HOW TO COMPLETE THIS TASK
Throughout the records below, find each line holding "pour" and copy it.
(DATASET EXCERPTS)
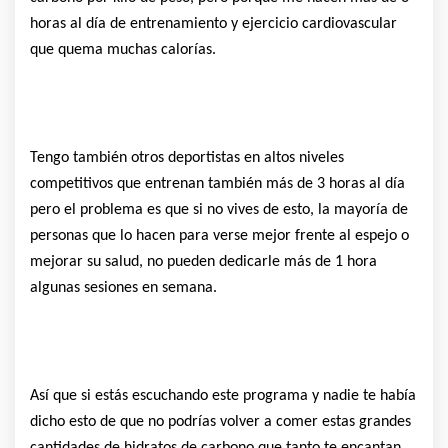
horas al día de entrenamiento y ejercicio cardiovascular
que quema muchas calorías.
Tengo también otros deportistas en altos niveles
competitivos que entrenan también más de 3 horas al día
pero el problema es que si no vives de esto, la mayoría de
personas que lo hacen para verse mejor frente al espejo o
mejorar su salud, no pueden dedicarle más de 1 hora
algunas sesiones en semana.
Así que si estás escuchando este programa y nadie te había
dicho esto de que no podrías volver a comer estas grandes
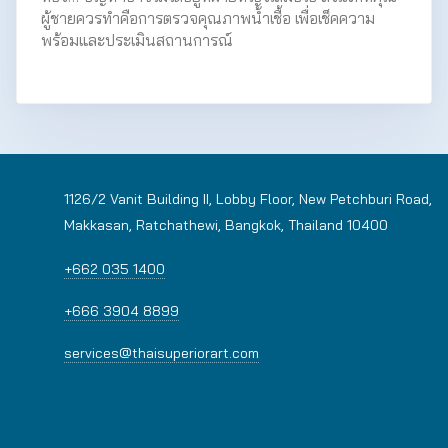
ผู้ชายควรทำคือการตรวจคุณภาพน้ำเชื้อ เพื่อเช็คความ
พร้อมและประเมินสถานการณ์
1126/2 Vanit Building II, Lobby Floor, New Petchburi Road,
Makkasan, Ratchathewi, Bangkok, Thailand 10400
+662 035 1400
+666 3904 8899
services@thaisuperiorart.com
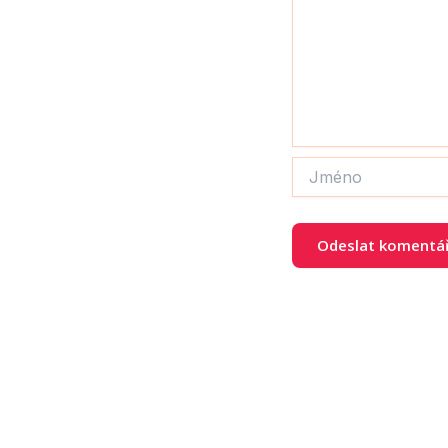
Jméno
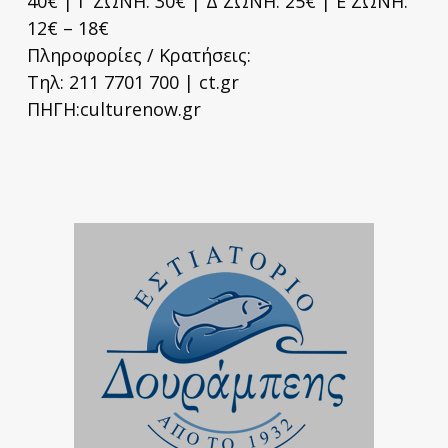
40€ | Γ ΖΩΝΗ: 30€ | Δ ΖΩΝΗ: 25€ | Ε ΖΩΝΗ:
12€ – 18€
Πληροφορίες / Κρατήσεις:
Τηλ: 211 7701 700 | ct.gr
ΠΗΓΗ:culturenow.gr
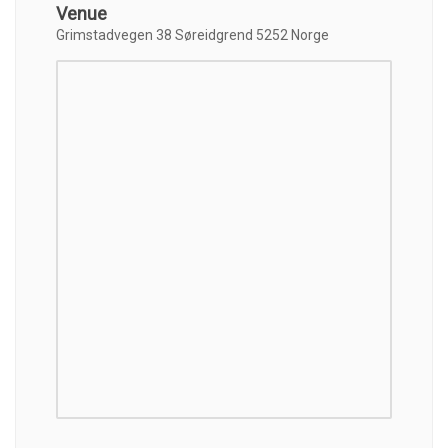
Venue
Grimstadvegen 38 Søreidgrend 5252 Norge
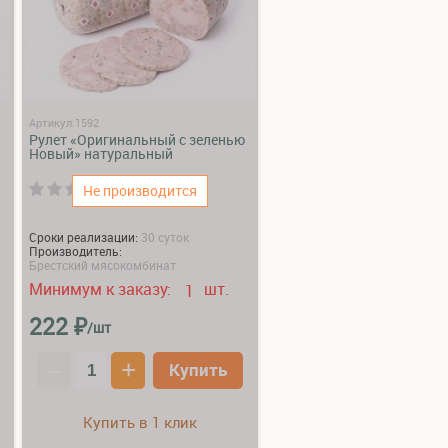
Артикул:1592
Рулет «Оригинальный с зеленью
Новый» натуральный
(0)
Не производится
Сроки реализации:
30 суток
Производитель:
Брестский мясокомбинат
Минимум к заказу:
шт.
1
₽
222
/шт
–
+
Купить
Купить в 1 клик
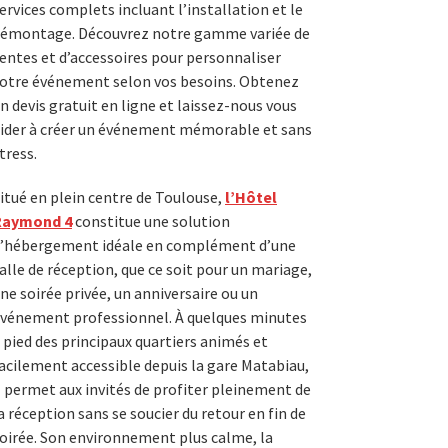
ervices complets incluant l’installation et le
émontage. Découvrez notre gamme variée de
entes et d’accessoires pour personnaliser
otre événement selon vos besoins. Obtenez
n devis gratuit en ligne et laissez-nous vous
ider à créer un événement mémorable et sans
tress.
itué en plein centre de Toulouse,
l’Hôtel
Raymond 4
constitue une solution
’hébergement idéale en complément d’une
alle de réception, que ce soit pour un mariage,
ne soirée privée, un anniversaire ou un
vénement professionnel. À quelques minutes
 pied des principaux quartiers animés et
acilement accessible depuis la gare Matabiau,
l permet aux invités de profiter pleinement de
a réception sans se soucier du retour en fin de
oirée. Son environnement plus calme, la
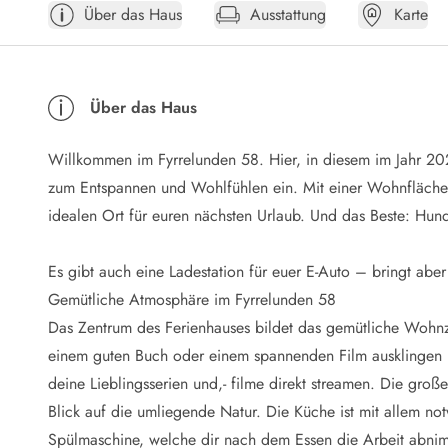
Über das Haus
Ausstattung
Karte
Öffnungszeiten
Anreise
Abreise
Ferienhaus ABC
Über das Haus
Häufige Fragen zur Buchung
Nebenkosten (Strom, Wasser usw...)
Willkommen im Fyrrelunden 58. Hier, in diesem im Jahr 20
Verleihservice
Reisescheckliste
zum Entspannen und Wohlfühlen ein. Mit einer Wohnfläche 
Endreinigung
idealen Ort für euren nächsten Urlaub. Und das Beste: Hun
Gutschein
Frühbucher
Es gibt auch eine Ladestation für euer E-Auto – bringt aber
Mietbedingungen
Gemütliche Atmosphäre im Fyrrelunden 58
Info
Das Zentrum des Ferienhauses bildet das gemütliche Wohnz
Reiseführer Dänemark
Tipps für Urlaub in Dänemark
einem guten Buch oder einem spannenden Film ausklingen l
Wetter in Dänemark
deine Lieblingsserien und,- filme direkt streamen. Die große
Saisonzeiten
Blick auf die umliegende Natur. Die Küche ist mit allem not
Badesicherheit im Meer
Spülmaschine, welche dir nach dem Essen die Arbeit abnim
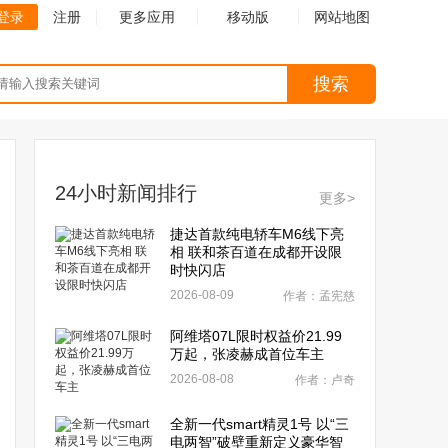
登录
注册
更多应用
移动版
网站地图
搜索
24小时新闻排行
更多>
捷达首款纯电轿车M6线下亮
相 联和茶百道在成都开设限
时快闪店
2026-08-09
作者：孟宪慈
阿维塔07L限时权益价21.99
万起，张凌赫成首位车主
2026-08-08
作者：卢奇
全新一代smart精灵1号 以“三
电两智”破壁重新定义豪华智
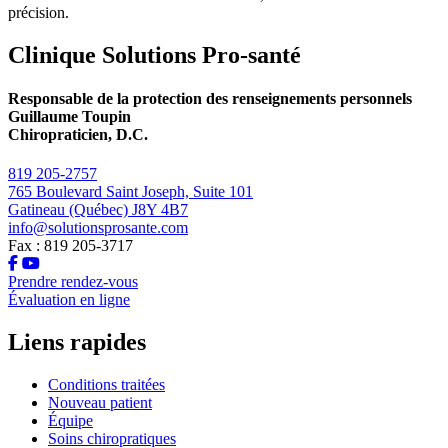
précision.
Clinique Solutions Pro-santé
Responsable de la protection des renseignements personnels
Guillaume Toupin
Chiropraticien, D.C.
819 205-2757
765 Boulevard Saint Joseph, Suite 101
Gatineau (Québec) J8Y 4B7
info@solutionsprosante.com
Fax : 819 205-3717
Prendre rendez-vous
Évaluation en ligne
Liens rapides
Conditions traitées
Nouveau patient
Équipe
Soins chiropratiques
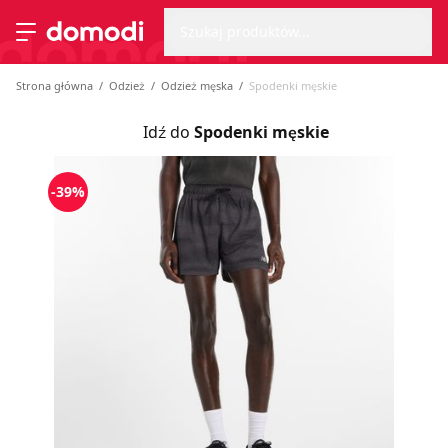
Wyszu
Strona główna
Szukaj produktów...
Przełącz menu
Strona główna
Odzież
Odzież męska
Spodenki męskie
Idź do
Spodenki męskie
-39%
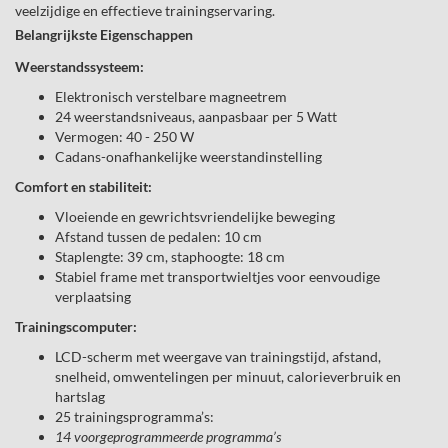
veelzijdige en effectieve trainingservaring.
Belangrijkste Eigenschappen
Weerstandssysteem:
Elektronisch verstelbare magneetrem
24 weerstandsniveaus, aanpasbaar per 5 Watt
Vermogen: 40 - 250 W
Cadans-onafhankelijke weerstandinstelling
Comfort en stabiliteit:
Vloeiende en gewrichtsvriendelijke beweging
Afstand tussen de pedalen: 10 cm
Staplengte: 39 cm, staphoogte: 18 cm
Stabiel frame met transportwieltjes voor eenvoudige
verplaatsing
Trainingscomputer:
LCD-scherm met weergave van trainingstijd, afstand,
snelheid, omwentelingen per minuut, calorieverbruik en
hartslag
25 trainingsprogramma’s:
14 voorgeprogrammeerde programma’s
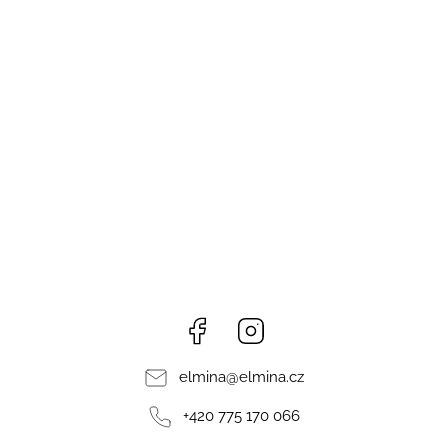
Facebook
Instagram
elmina
@
elmina.cz
+420 775 170 066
(End DATASET EXCERPTS)
WRITTEN ANSWER
entes et d’accessoires pour personnaliser
alle de réception, que ce soit pour un mariage,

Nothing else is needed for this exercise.